:: PROVIDED DATA ::

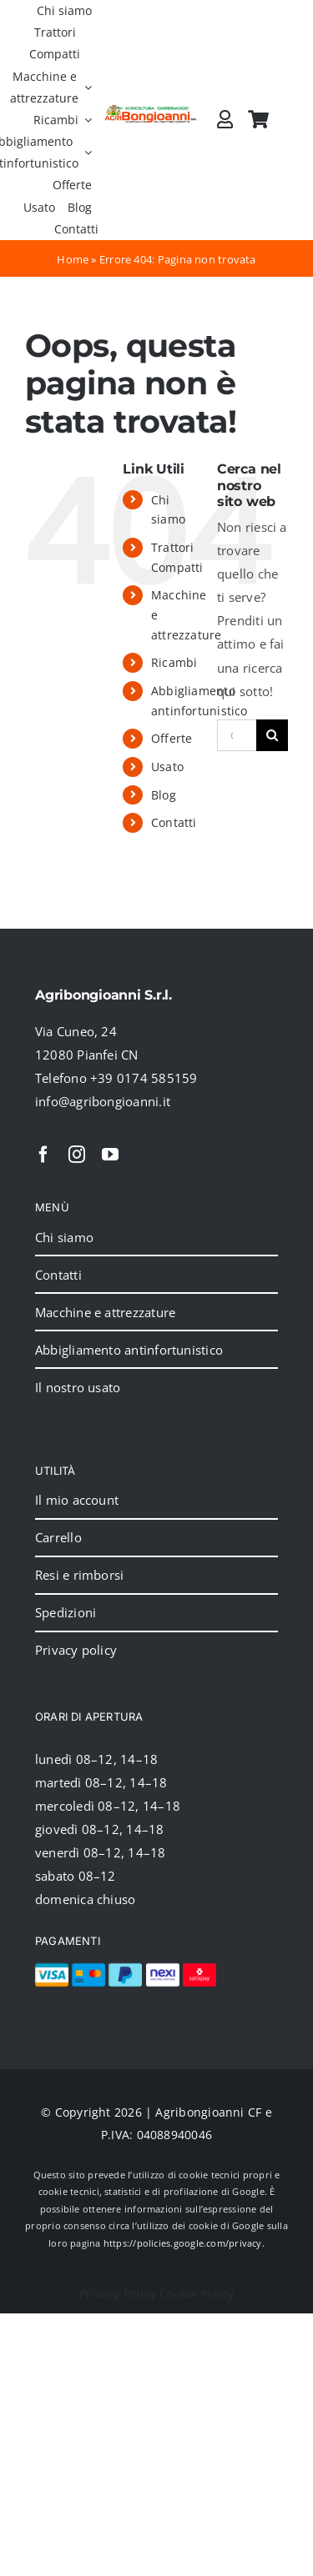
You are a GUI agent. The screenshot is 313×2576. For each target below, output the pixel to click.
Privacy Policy (117, 2294)
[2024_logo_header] (151, 110)
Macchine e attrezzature (105, 1312)
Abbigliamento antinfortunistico (129, 1349)
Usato (167, 766)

:::

#### ACTION ITEM
Repeat the records above word for word, apart from the pictures.

#### REPLY TO THE TASK
You are a GUI agent. The screenshot is 313×2576. For each target below, output the pixel to click.
Privacy Policy (117, 2294)
[2024_logo_header] (151, 110)
Macchine e attrezzature (105, 1312)
Abbigliamento antinfortunistico (129, 1349)
Usato (167, 766)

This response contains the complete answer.